Lines from the one containing "DATENSCHUTZERKLÄRUNG (708, 739)" through the last line of the records below need to be repeated exactly; nothing else, and no pictures.
===== Data supplied
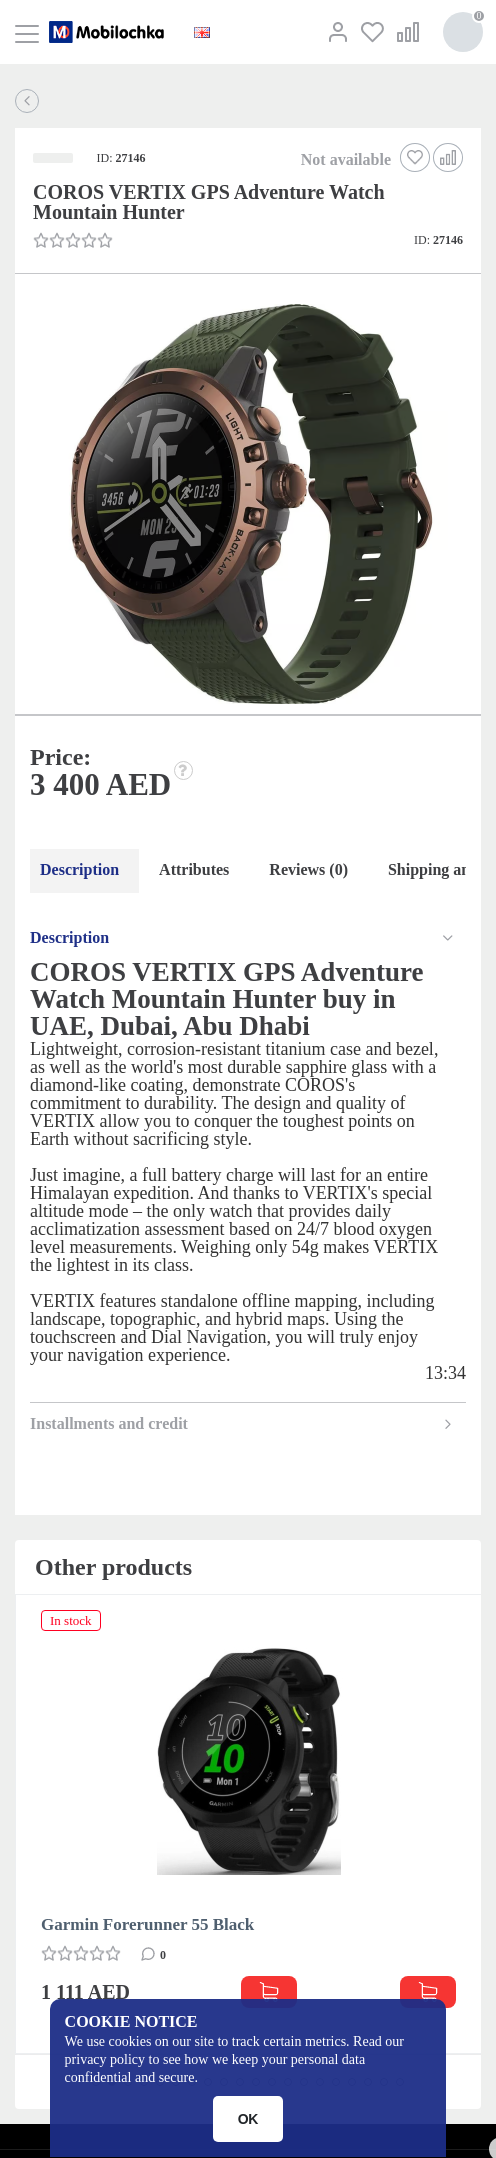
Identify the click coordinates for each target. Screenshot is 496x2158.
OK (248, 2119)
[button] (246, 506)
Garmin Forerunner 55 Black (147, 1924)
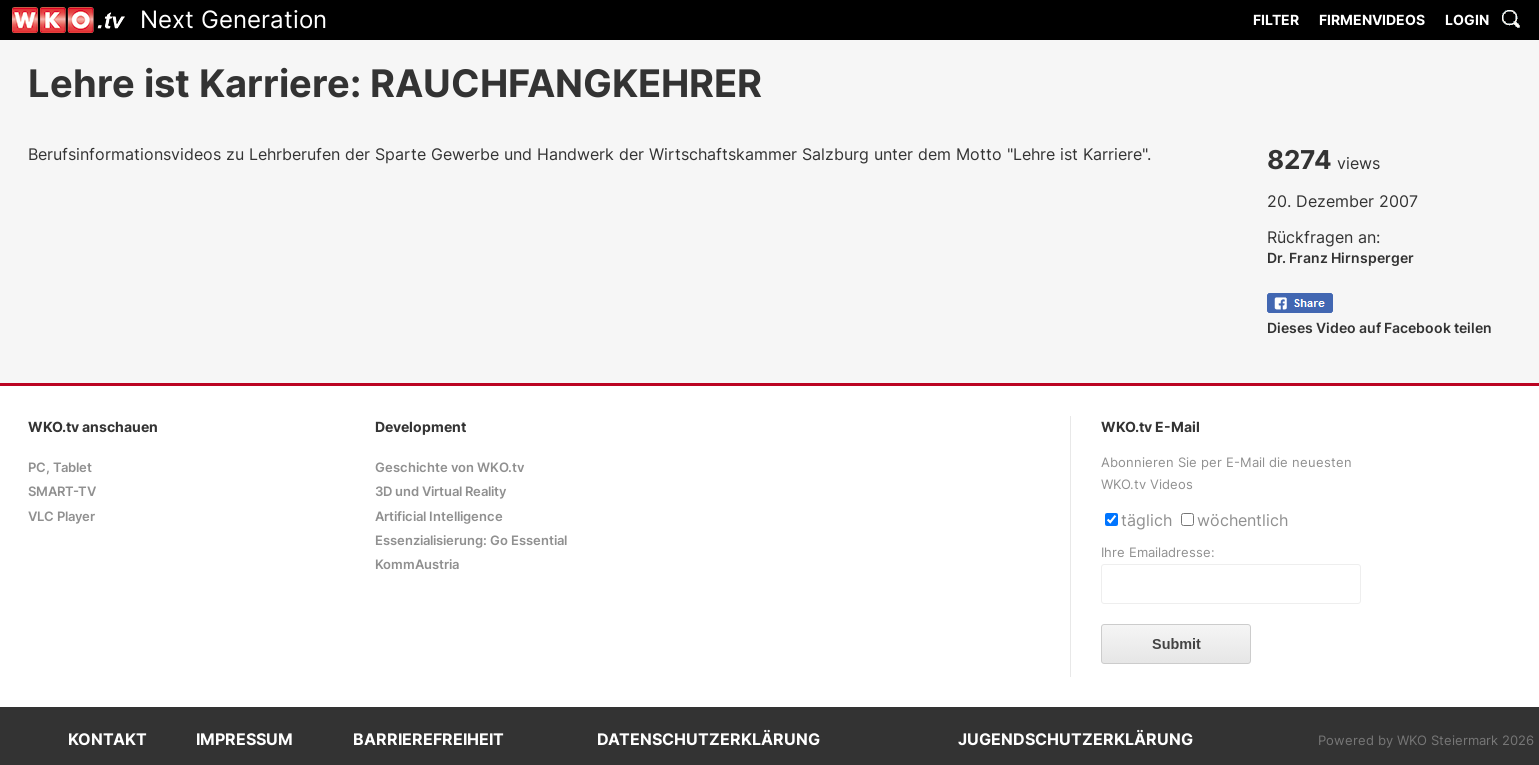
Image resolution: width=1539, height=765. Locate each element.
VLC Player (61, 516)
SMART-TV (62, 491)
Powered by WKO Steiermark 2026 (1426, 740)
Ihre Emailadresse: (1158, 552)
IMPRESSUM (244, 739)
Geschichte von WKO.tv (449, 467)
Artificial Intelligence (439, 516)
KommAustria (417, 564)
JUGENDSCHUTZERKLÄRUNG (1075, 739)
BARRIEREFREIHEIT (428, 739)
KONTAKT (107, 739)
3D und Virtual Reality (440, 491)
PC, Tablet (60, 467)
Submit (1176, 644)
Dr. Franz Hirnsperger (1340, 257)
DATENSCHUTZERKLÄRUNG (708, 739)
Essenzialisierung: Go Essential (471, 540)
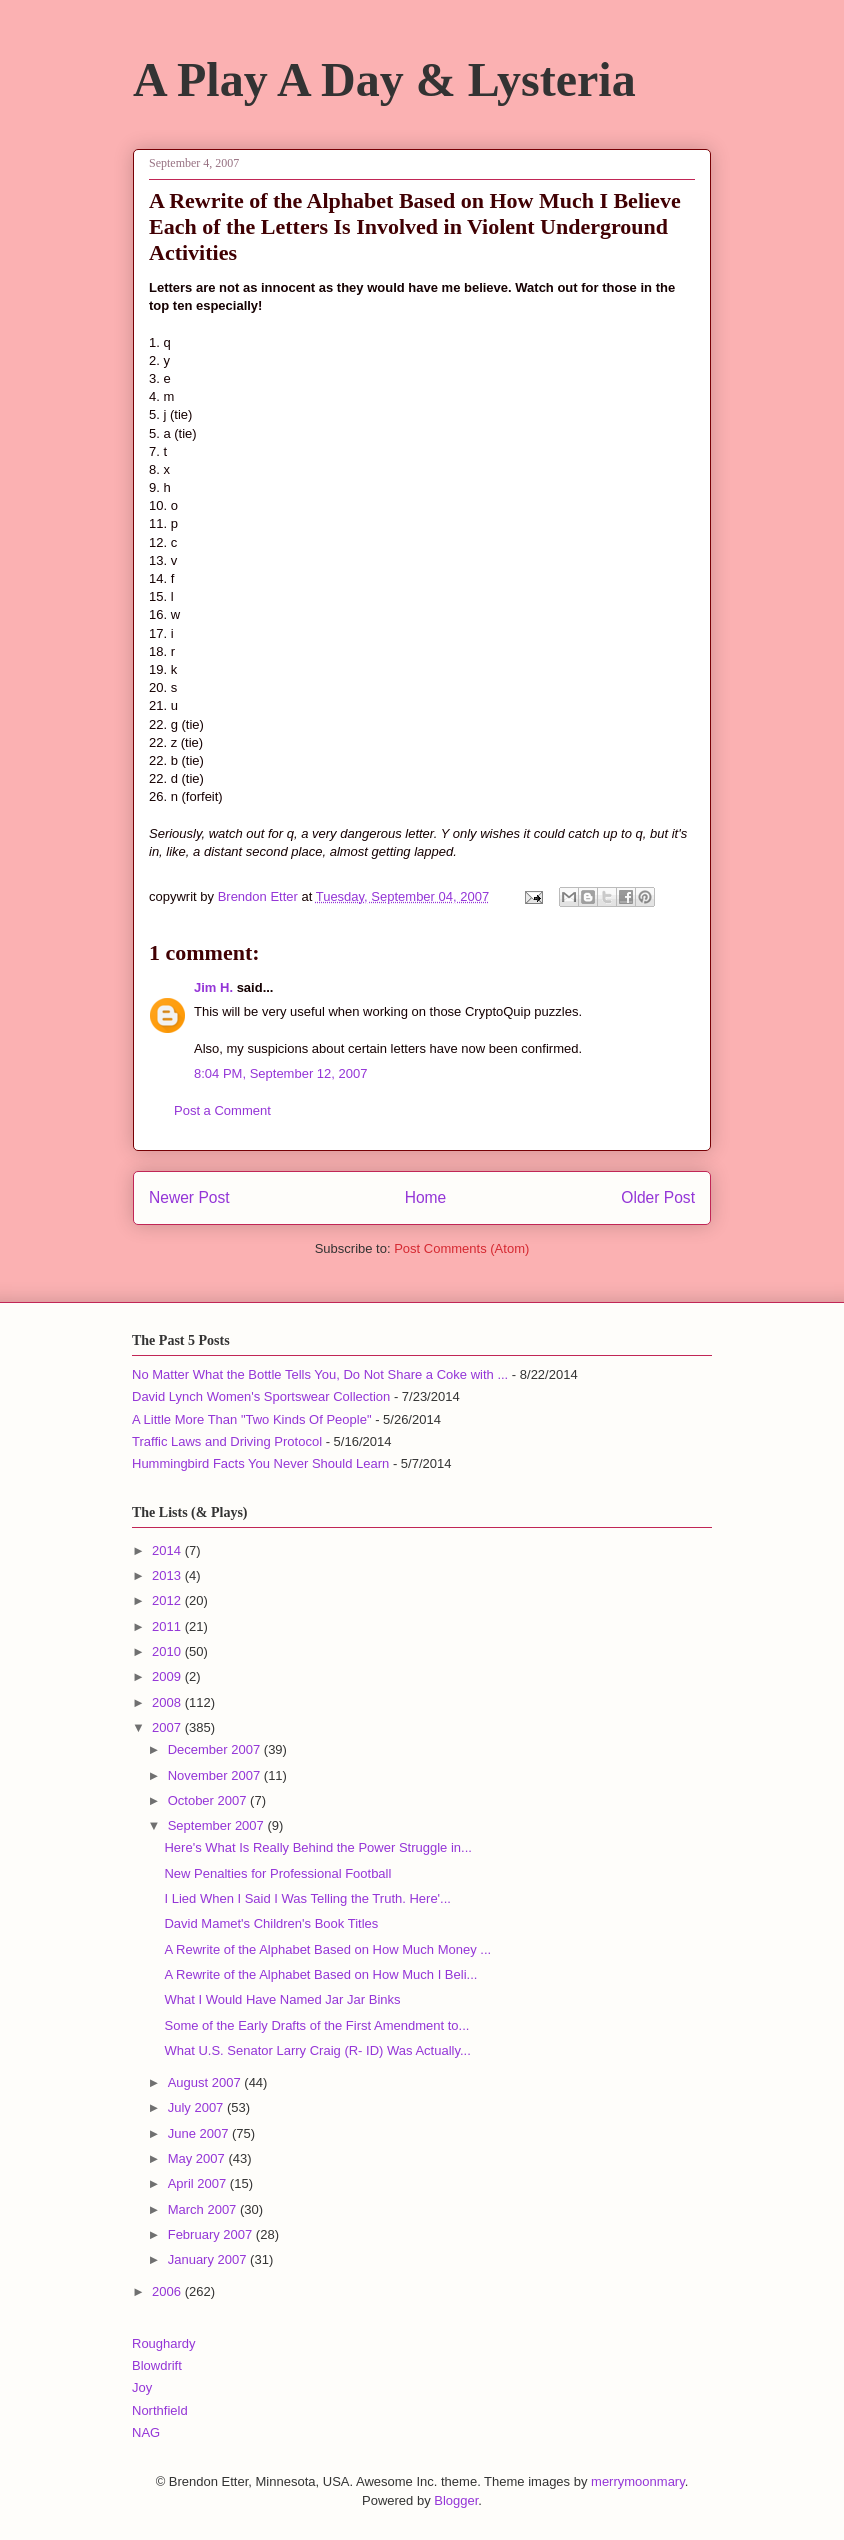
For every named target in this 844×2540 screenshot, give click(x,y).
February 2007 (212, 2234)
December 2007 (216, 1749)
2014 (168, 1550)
==========
(The answer)
DATENSCHUTZERKLÄRUNG (708, 739)
Essenzialisierung: Go Essential (471, 540)
For every named target in this 844×2540 screenshot, give click(x,y).
February 2007 (212, 2234)
December 2007 (216, 1749)
2014 (168, 1550)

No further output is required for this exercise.